The geometry of the veins determines whether these techniques are practical or not. In order for LHS technique to work, the dips of the veins have to be above 55 degrees such that broken ore moves down through gravity (Villaescusa, 2014). This technique also needs a constant strike, and therefore, geometrical anomalies in veins, such as pinch and swell, make it impossible because of fixed blastholes. On the other hand, CAF technique is very flexible since miners can adapt to changes in the geometry of the veins by adjusting the boundaries of the extraction face during breasting.
Geotechnical factors significantly affect the selection of the mining method. LHS leaves large unsupported spans of the hanging wall and footwall during extraction. In case of a weak host rock, stress release around these open stopes can lead to sloughing and wall failures (Guggari, Mohanto, & Deb, 2023). CAF is required for low wall rock competency. The introduction of engineered backfill creates active confinement of the host rock and limits wall closure while reducing the hydraulic radius of the exposed rock mass.

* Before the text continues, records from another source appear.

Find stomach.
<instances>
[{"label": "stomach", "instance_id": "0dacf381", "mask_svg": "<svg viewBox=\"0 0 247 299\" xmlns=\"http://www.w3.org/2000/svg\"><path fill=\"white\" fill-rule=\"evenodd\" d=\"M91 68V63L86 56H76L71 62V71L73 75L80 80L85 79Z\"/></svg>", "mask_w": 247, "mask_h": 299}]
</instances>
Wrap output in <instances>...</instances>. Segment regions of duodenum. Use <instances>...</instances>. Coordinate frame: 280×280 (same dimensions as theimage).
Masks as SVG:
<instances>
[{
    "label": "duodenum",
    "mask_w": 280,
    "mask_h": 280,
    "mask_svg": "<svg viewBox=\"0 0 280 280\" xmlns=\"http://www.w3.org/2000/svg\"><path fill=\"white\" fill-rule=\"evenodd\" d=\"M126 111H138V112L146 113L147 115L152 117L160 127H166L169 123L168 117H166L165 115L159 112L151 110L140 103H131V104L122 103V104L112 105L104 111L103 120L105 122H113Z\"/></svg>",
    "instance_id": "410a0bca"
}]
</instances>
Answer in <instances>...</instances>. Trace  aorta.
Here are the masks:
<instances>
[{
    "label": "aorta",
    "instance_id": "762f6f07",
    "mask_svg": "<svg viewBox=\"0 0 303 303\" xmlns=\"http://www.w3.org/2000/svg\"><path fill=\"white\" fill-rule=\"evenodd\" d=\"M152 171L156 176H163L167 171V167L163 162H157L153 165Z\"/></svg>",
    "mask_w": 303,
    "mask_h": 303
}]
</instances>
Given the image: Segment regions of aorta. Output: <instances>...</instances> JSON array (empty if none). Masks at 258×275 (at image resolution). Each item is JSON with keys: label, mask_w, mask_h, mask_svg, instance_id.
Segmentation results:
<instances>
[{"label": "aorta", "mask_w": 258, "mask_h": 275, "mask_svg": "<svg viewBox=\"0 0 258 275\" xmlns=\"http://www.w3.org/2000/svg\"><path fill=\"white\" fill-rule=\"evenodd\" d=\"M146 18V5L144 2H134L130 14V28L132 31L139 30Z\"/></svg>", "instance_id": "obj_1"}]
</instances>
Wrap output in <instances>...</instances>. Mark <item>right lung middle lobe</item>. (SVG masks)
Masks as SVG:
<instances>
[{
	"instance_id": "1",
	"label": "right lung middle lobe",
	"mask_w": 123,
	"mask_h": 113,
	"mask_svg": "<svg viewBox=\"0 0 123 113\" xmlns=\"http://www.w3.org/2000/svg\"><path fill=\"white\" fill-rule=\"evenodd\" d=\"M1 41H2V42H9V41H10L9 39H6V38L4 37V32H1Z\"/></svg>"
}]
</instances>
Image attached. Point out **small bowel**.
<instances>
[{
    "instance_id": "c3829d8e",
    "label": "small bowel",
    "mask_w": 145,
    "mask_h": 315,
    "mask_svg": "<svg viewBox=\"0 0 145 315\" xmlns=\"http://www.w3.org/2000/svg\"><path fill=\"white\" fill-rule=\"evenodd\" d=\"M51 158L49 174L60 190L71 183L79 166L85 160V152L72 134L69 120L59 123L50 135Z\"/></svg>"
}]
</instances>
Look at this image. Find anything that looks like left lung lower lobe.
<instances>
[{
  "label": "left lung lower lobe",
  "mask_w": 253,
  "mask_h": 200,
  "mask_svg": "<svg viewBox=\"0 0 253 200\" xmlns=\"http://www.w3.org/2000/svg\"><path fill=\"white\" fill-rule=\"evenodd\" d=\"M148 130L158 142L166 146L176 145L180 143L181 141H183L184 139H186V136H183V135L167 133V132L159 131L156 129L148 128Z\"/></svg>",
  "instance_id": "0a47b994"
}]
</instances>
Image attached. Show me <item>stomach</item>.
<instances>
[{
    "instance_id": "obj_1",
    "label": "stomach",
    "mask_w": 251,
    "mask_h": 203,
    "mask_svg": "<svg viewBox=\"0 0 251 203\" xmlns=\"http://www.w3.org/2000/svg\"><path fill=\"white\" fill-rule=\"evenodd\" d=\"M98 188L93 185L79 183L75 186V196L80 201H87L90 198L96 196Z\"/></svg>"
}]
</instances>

Narrow veins often contain high grades of precious metals, which makes the management of dilution crucial for the economic feasibility of the mining project. LHS is less selective; blasting results in the creation of a stoping span that exceeds the actual size of the vein and includes waste rock in it (Stewart, Trueman, & Lyman, 2001). Although a modern decoupled blasting technique can alleviate the problem, LHS cannot avoid the inclusion of internal waste rock. CAF method allows for precise mapping of the face before blasting, ore extraction and preserving high-grade material.
Factors of productivity and equipment capacity determine the tradeoff between these two methods. LHS uses heavy machinery such as longhole drill rig and load haul dump machines in order to attain high production rate. It has low operating costs per unit but entails high cost of development. CAF is a less productive method that is constrained by the long drilling, mucking and backfilling cycle time. CAF is relatively labor intensive, hence having higher operating cost which is balanced by the high value of the un-diluted ore.

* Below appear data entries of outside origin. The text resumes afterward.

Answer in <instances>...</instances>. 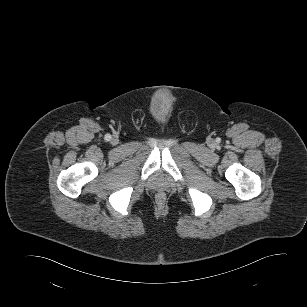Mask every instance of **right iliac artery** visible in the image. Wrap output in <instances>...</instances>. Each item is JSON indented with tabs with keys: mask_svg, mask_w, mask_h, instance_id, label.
I'll use <instances>...</instances> for the list:
<instances>
[{
	"mask_svg": "<svg viewBox=\"0 0 307 307\" xmlns=\"http://www.w3.org/2000/svg\"><path fill=\"white\" fill-rule=\"evenodd\" d=\"M111 138L110 135H106V139L109 140Z\"/></svg>",
	"mask_w": 307,
	"mask_h": 307,
	"instance_id": "right-iliac-artery-1",
	"label": "right iliac artery"
}]
</instances>
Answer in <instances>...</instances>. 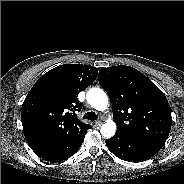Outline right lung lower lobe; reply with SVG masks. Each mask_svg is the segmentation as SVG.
Returning <instances> with one entry per match:
<instances>
[{
	"mask_svg": "<svg viewBox=\"0 0 184 184\" xmlns=\"http://www.w3.org/2000/svg\"><path fill=\"white\" fill-rule=\"evenodd\" d=\"M84 137L85 135L79 137L76 140L56 144L47 148L35 150L34 152L40 158L47 161H62L73 156L79 150L84 140Z\"/></svg>",
	"mask_w": 184,
	"mask_h": 184,
	"instance_id": "1",
	"label": "right lung lower lobe"
}]
</instances>
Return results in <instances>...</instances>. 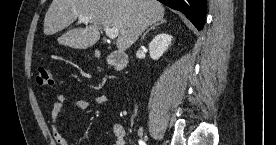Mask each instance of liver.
<instances>
[{
  "label": "liver",
  "instance_id": "obj_1",
  "mask_svg": "<svg viewBox=\"0 0 276 145\" xmlns=\"http://www.w3.org/2000/svg\"><path fill=\"white\" fill-rule=\"evenodd\" d=\"M164 6L156 0H53L44 19V34L69 27L80 16L91 17L90 25L74 28L58 38L61 45L87 49L100 39L101 26L119 30L117 49L123 52L149 26L163 20Z\"/></svg>",
  "mask_w": 276,
  "mask_h": 145
}]
</instances>
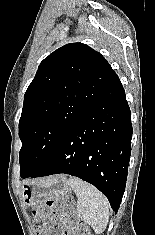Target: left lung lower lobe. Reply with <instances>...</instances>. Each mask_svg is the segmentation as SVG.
Masks as SVG:
<instances>
[{
	"mask_svg": "<svg viewBox=\"0 0 155 235\" xmlns=\"http://www.w3.org/2000/svg\"><path fill=\"white\" fill-rule=\"evenodd\" d=\"M130 108L115 74L48 162L28 177L70 174L98 188L118 211L131 154Z\"/></svg>",
	"mask_w": 155,
	"mask_h": 235,
	"instance_id": "obj_1",
	"label": "left lung lower lobe"
}]
</instances>
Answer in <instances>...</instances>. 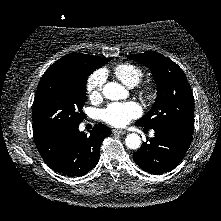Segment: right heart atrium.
Segmentation results:
<instances>
[{"instance_id":"right-heart-atrium-1","label":"right heart atrium","mask_w":221,"mask_h":221,"mask_svg":"<svg viewBox=\"0 0 221 221\" xmlns=\"http://www.w3.org/2000/svg\"><path fill=\"white\" fill-rule=\"evenodd\" d=\"M106 75L103 70L94 71L87 79L86 92L91 100H99L102 97Z\"/></svg>"}]
</instances>
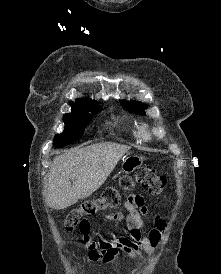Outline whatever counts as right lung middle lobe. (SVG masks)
<instances>
[{"mask_svg": "<svg viewBox=\"0 0 221 274\" xmlns=\"http://www.w3.org/2000/svg\"><path fill=\"white\" fill-rule=\"evenodd\" d=\"M71 113H66L63 117L65 129L63 133L57 134L54 138L56 147H64L79 139L86 125L90 120V113L97 114L102 108L97 105V101L83 99L76 104H71Z\"/></svg>", "mask_w": 221, "mask_h": 274, "instance_id": "1", "label": "right lung middle lobe"}]
</instances>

In conclusion, the decision-making process takes into account engineering facts in order to meet the economic objectives. LHS is recommended when orebody is continuous, steep and competent in which the productivity becomes an advantage even if it means accepting some amount of dilution. CAF is a must-have in situations where rock mass is weak or orebody is very erratic. In either case, the safety of personnel is the top priority. Engineering keeps developing ways of eliminating personnel from unsupported space; hence, the trend in the industry is the use of remote-controlled machinery in longhole mining and efficient backfill system in cut and fill mining.
References
Guggari, V. B., Mohanto, S., & Deb, D. (2023). Stability analysis of crown pillar under the zone of relaxation around sub-level open stopes using numerical modelling. Geomatics, Natural Hazards and Risk, 14(1).

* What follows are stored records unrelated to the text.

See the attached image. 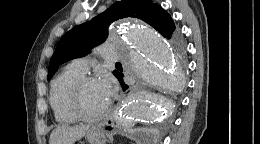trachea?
<instances>
[{
	"mask_svg": "<svg viewBox=\"0 0 260 144\" xmlns=\"http://www.w3.org/2000/svg\"><path fill=\"white\" fill-rule=\"evenodd\" d=\"M116 65H121V63H120V62H117Z\"/></svg>",
	"mask_w": 260,
	"mask_h": 144,
	"instance_id": "trachea-1",
	"label": "trachea"
}]
</instances>
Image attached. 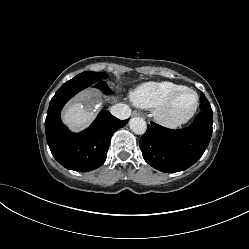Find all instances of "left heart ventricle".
<instances>
[{
	"instance_id": "left-heart-ventricle-1",
	"label": "left heart ventricle",
	"mask_w": 249,
	"mask_h": 249,
	"mask_svg": "<svg viewBox=\"0 0 249 249\" xmlns=\"http://www.w3.org/2000/svg\"><path fill=\"white\" fill-rule=\"evenodd\" d=\"M194 96L191 92H182L175 99L171 113L173 115H181L187 112L193 105Z\"/></svg>"
}]
</instances>
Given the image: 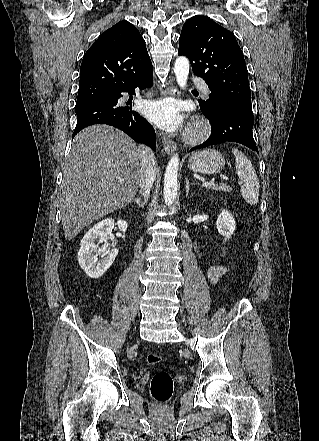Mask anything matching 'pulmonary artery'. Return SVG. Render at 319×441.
I'll return each mask as SVG.
<instances>
[{"instance_id":"1","label":"pulmonary artery","mask_w":319,"mask_h":441,"mask_svg":"<svg viewBox=\"0 0 319 441\" xmlns=\"http://www.w3.org/2000/svg\"><path fill=\"white\" fill-rule=\"evenodd\" d=\"M193 82H194L197 86L200 87V89L202 90V92H203L206 96H208V95L210 94V89H209V87L207 86V84H206L202 79L195 77V78L193 79Z\"/></svg>"}]
</instances>
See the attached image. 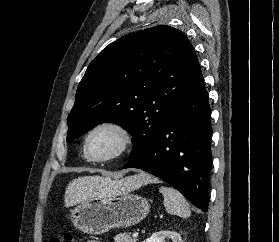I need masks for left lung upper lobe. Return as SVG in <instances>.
Instances as JSON below:
<instances>
[{
  "instance_id": "5c2ea615",
  "label": "left lung upper lobe",
  "mask_w": 279,
  "mask_h": 242,
  "mask_svg": "<svg viewBox=\"0 0 279 242\" xmlns=\"http://www.w3.org/2000/svg\"><path fill=\"white\" fill-rule=\"evenodd\" d=\"M197 64L186 35L166 25L109 44L79 83L67 141L114 122L134 137L129 160L140 156L162 131Z\"/></svg>"
}]
</instances>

Hustrulid, W. A., & Bullock, R. L. (2001). Underground Mining Methods: Engineering Fundamentals and International Case Studies. Society for Mining, Metallurgy, and Exploration.
Soto-Juscamayta, L. M., Perales-Rivas, R. Y., Berrocal-Argumedo, K., Flores-Nuñez, J. F., Jorge-Berrocal, R. R., Quispe-Arones, L. F., Berrocal-Argumedo, G., & Sulca-Ñaupas, G. S. (2025). Optimizing blasting in narrow veins: Using DECKs to reduce dilution and improve recovery in underground mining. Mathematical Modelling of Engineering Problems, 12(10), 3119-3125.
Stewart, P., Trueman, R., & Lyman, G. (2001). Development of benchmark stoping widths for longhole narrow-vein stoping. Mining Technology, 110(3), 168-175.
Villaescusa, E. (2014). Geotechnical Design for Sublevel Open Stoping. CRC Press.